Response to the Point #2-5:

The suggestion is remarkably interesting. But, in current manuscript, we wish to concentrate on establishing and presenting the EVT framework. Also, we feel one needs some careful considerations involving effect sizes of mutations (Some of our assumptions hold exclusively for driver genes). We hope to pursue this passenger mutation problem as a separate study in future. Thank you very much for your great suggestion.

Point #2-6: The table of calculated fitness effects.

The paper concludes that EVT and the analysis can help estimate the fitness of beneficial mutations. It would be useful if the authors provide a list of beneficial mutations and their estimated fitness from their analysis (if possible).

Response to the Point #2-6:

We added tables of estimated driver fitness effects for each cancer types in S1 Appendix (Appendix Tables 1-8). In addition, the single table for these tumor types is included in the Supplementary Files (S19 File table NormalizedEap.tsv). We hope these tables will be useful.

Attachment

Submitted filename: rebuttal_Review01_v14.pdf

Decision Letter 1

Zechen Chong

19 Apr 2021

PONE-D-20-36757R1

Extreme value theory as a framework for understanding mutation frequency distribution in cancer genomes

PLOS ONE

Dear Dr. Tokutomi,

Thank you for resubmitting your manuscript to PLOS ONE. The revision has been carefully reviewed by the original reviewers. However, there are still some issues have not been addressed. Therefore, we invited another reviewer to further judge. Please take seriously about the reviewers' comments and address all the issues sufficiently. 

Please submit your revised manuscript by Jun 03 2021 11:59PM. If you will need more time than this to complete your revisions, please reply to this message or contact the journal office at plosone@plos.org. When you're ready to submit your revision, log on to https://www.editorialmanager.com/pone/ and select the 'Submissions Needing Revision' folder to locate your manuscript file.

Please include the following items when submitting your revised manuscript:

  • A rebuttal letter that responds to each point raised by the academic editor and reviewer(s). You should upload this letter as a separate file labeled 'Response to Reviewers'.

  • A marked-up copy of your manuscript that highlights changes made to the original version. You should upload this as a separate file labeled 'Revised Manuscript with Track Changes'.

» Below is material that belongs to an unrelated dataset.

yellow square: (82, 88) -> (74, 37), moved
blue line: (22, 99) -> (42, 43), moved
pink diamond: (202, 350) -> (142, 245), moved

  • An unmarked version of your revised paper without tracked changes. You should upload this as a separate file labeled 'Manuscript'.

If you would like to make changes to your financial disclosure, please include your updated statement in your cover letter. Guidelines for resubmitting your figure files are available below the reviewer comments at the end of this letter.

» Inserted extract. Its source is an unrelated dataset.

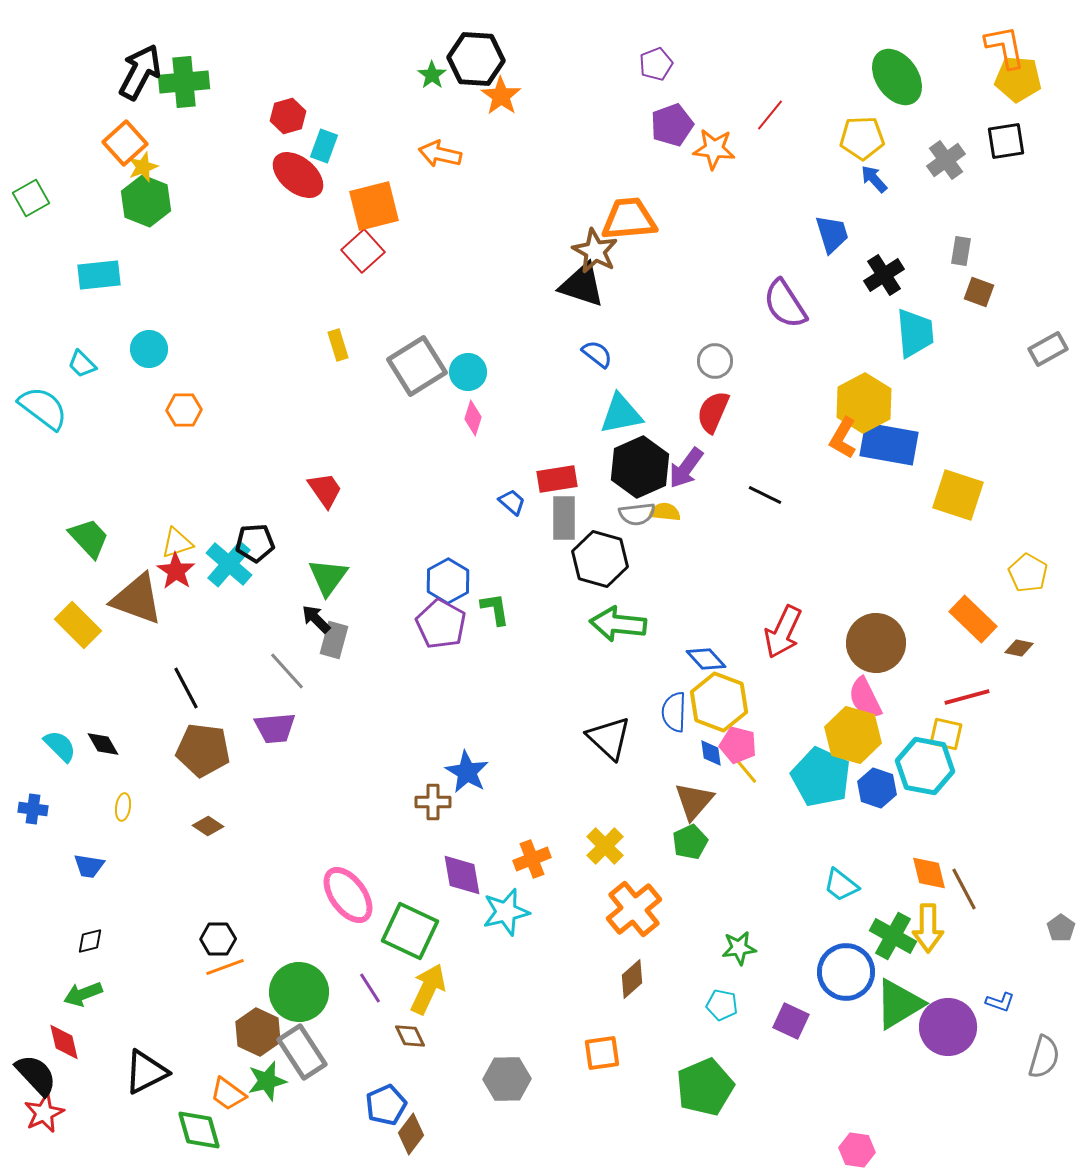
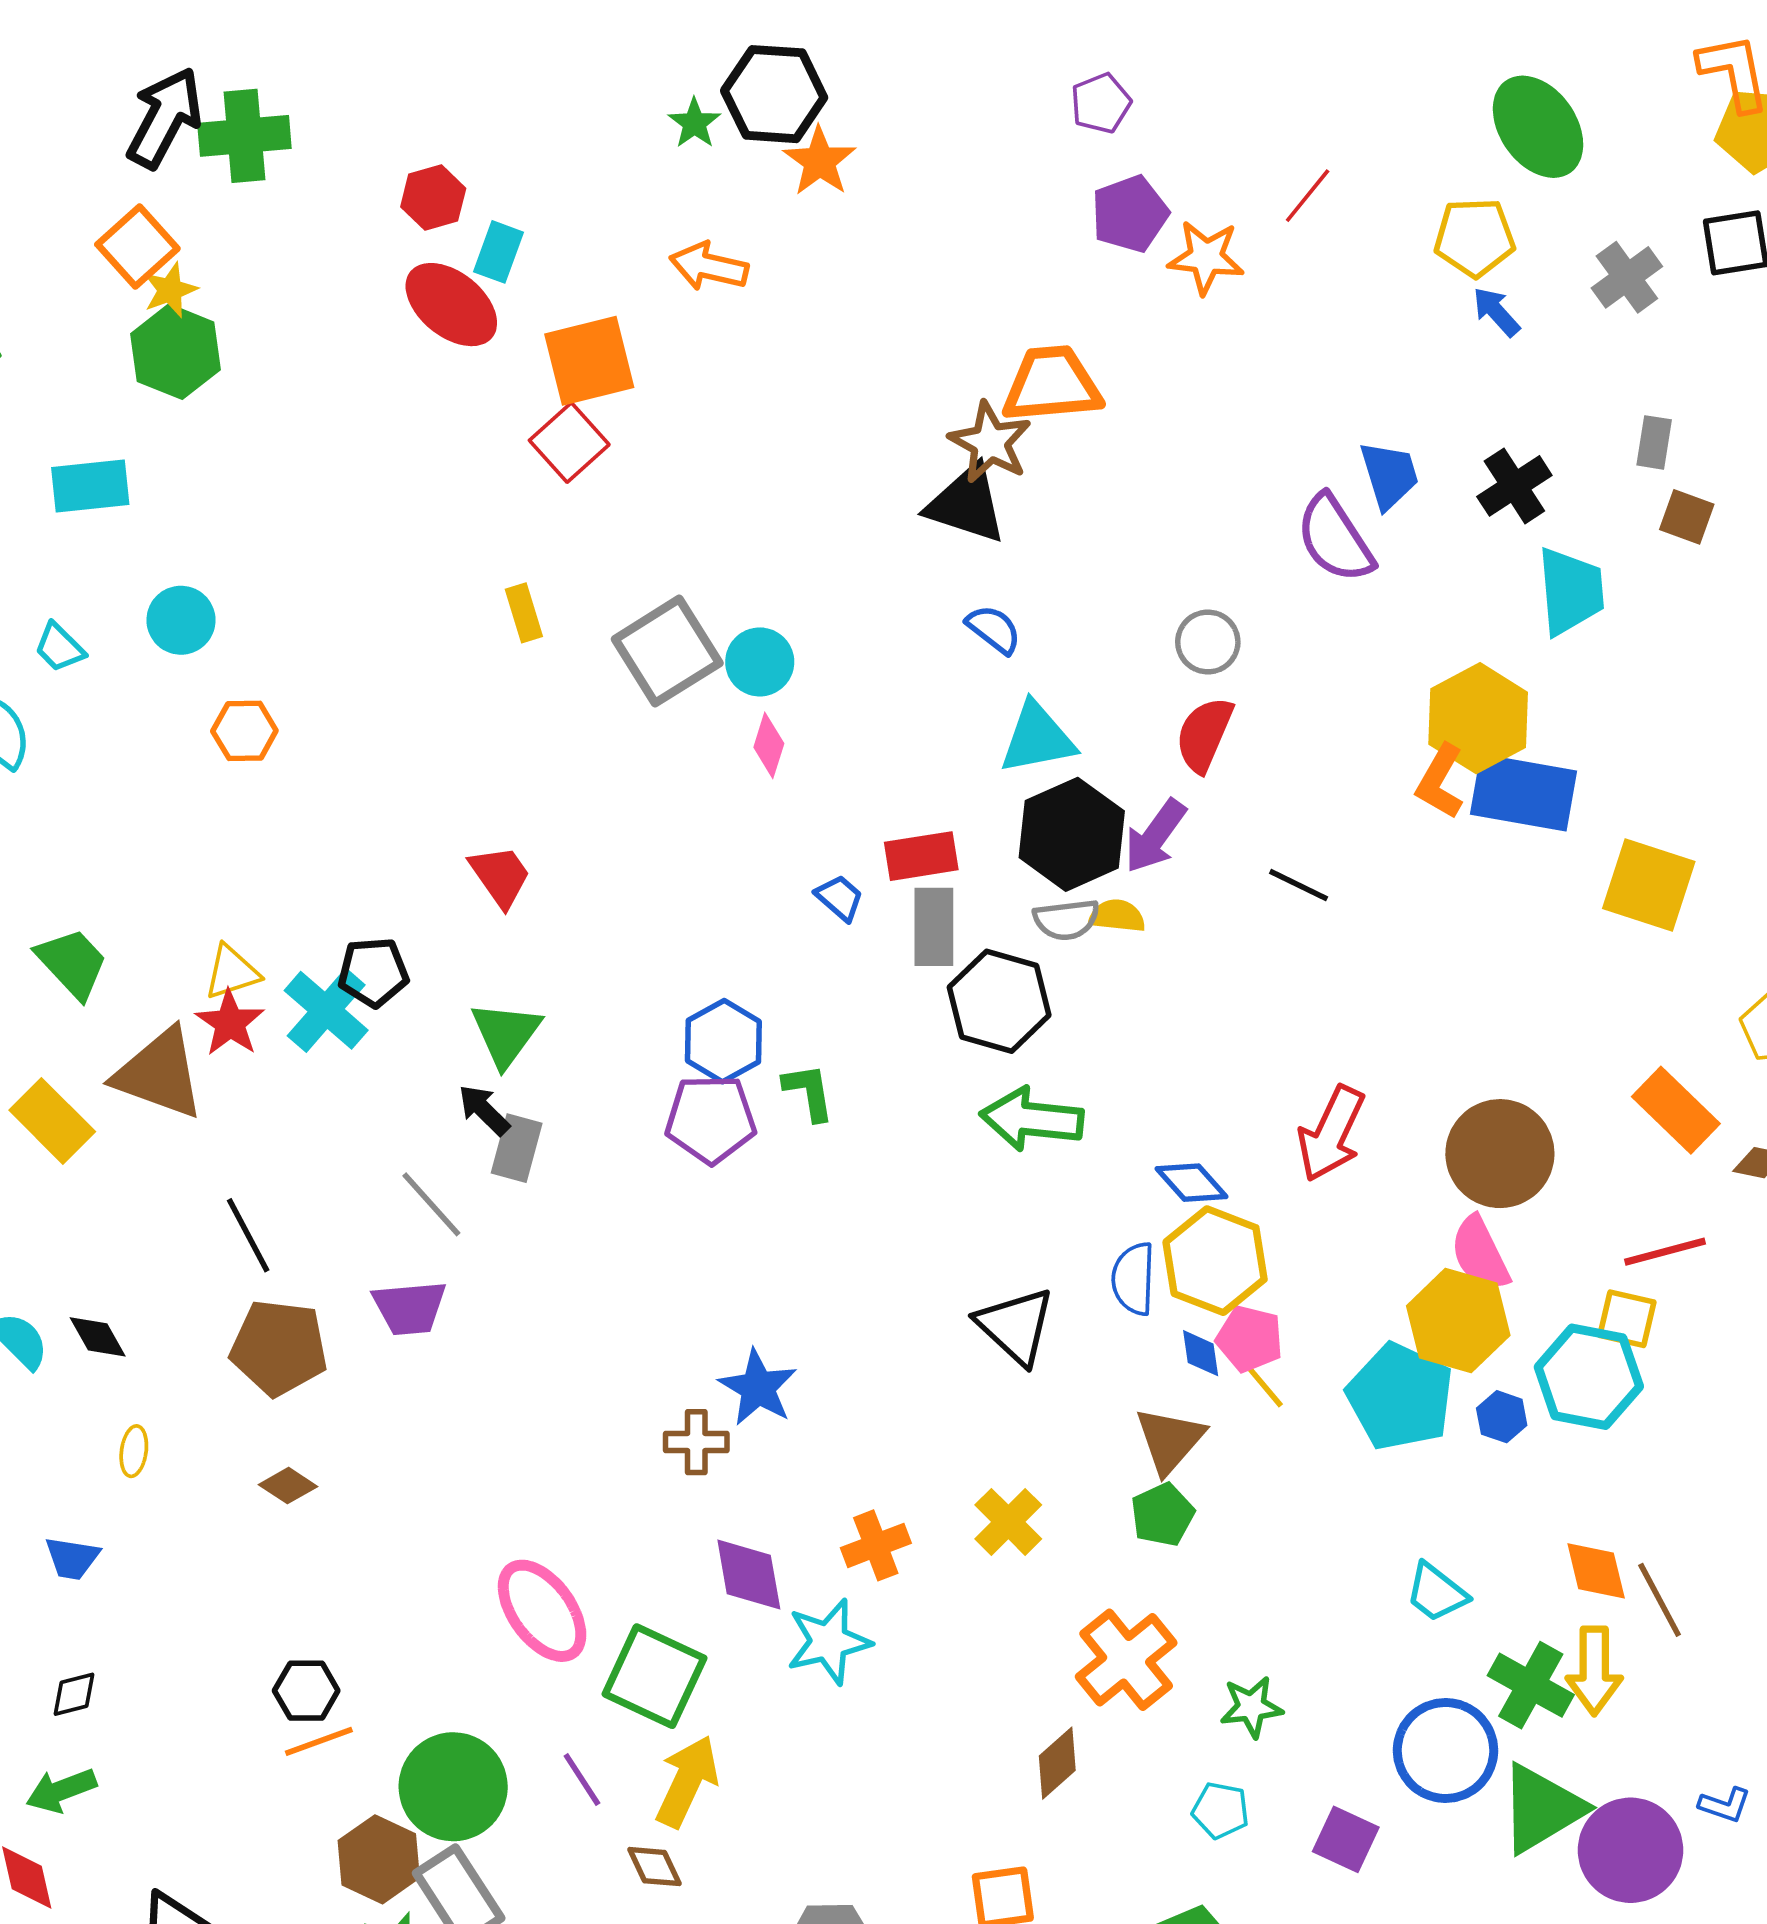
blue trapezoid: (832, 234) -> (1389, 475), moved
purple pentagon: (441, 624) -> (711, 1119), turned -30
blue hexagon: (877, 788) -> (1502, 1417), size x0.7
orange cross: (634, 909) -> (1126, 1660), moved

If applicable, we recommend that you deposit your laboratory protocols in protocols.io to enhance the reproducibility of your results. Protocols.io assigns your protocol its own identifier (DOI) so that it can be cited independently in the future. For instructions see: http://journals.plos.org/plosone/s/submission-guidelines#loc-laboratory-protocols. Additionally, PLOS ONE offers an option for publishing peer-reviewed Lab Protocol articles, which describe protocols hosted on protocols.io. Read more information on sharing protocols at https://plos.org/protocols?utm_medium=editorial-email&utm_source=authorletters&utm_campaign=protocols.

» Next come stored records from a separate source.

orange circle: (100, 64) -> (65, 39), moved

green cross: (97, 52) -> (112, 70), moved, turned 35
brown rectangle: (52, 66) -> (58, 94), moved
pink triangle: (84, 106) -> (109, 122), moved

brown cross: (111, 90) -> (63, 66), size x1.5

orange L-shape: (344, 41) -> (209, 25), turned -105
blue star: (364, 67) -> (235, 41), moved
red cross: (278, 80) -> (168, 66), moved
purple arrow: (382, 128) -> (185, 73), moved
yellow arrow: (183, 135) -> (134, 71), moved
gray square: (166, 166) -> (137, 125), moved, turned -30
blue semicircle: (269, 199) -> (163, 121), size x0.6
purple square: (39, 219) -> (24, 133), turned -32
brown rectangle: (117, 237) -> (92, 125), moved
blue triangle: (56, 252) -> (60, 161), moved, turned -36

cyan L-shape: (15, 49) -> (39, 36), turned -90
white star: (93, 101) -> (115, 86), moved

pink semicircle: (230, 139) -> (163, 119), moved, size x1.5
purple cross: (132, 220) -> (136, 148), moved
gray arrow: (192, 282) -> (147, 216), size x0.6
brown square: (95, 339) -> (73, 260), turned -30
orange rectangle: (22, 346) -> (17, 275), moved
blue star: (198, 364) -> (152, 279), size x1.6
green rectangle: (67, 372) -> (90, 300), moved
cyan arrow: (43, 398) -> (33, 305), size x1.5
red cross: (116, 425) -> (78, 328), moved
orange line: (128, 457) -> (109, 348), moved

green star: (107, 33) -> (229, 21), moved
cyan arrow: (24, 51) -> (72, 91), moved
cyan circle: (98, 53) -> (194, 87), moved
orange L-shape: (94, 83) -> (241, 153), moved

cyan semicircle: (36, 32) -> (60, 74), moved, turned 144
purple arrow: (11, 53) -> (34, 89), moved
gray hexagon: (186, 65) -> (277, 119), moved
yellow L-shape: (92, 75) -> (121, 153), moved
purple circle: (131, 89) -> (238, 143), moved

We look forward to receiving your revised manuscript.

Kind regards,

Zechen Chong

Academic Editor

PLOS ONE

[Note: HTML markup is below. Please do not edit.]

Reviewers' comments:

Reviewer's Responses to Questions

Comments to the Author

1. If the authors have adequately addressed your comments raised in a previous round of review and you feel that this manuscript is now acceptable for publication, you may indicate that here to bypass the “Comments to the Author” section, enter your conflict of interest statement in the “Confidential to Editor” section, and submit your "Accept" recommendation.

Reviewer #1: All comments have been addressed

Reviewer #2: All comments have been addressed

Reviewer #3: (No Response)

**********

2. Is the manuscript technically sound, and do the data support the conclusions?

The manuscript must describe a technically sound piece of scientific research with data that supports the conclusions. Experiments must have been conducted rigorously, with appropriate controls, replication, and sample sizes. The conclusions must be drawn appropriately based on the data presented.

Reviewer #1: Yes

Reviewer #2: Partly

Reviewer #3: Partly

**********

3. Has the statistical analysis been performed appropriately and rigorously?

Reviewer #1: Yes

Reviewer #2: I Don't Know

Reviewer #3: Yes

**********

4. Have the authors made all data underlying the findings in their manuscript fully available?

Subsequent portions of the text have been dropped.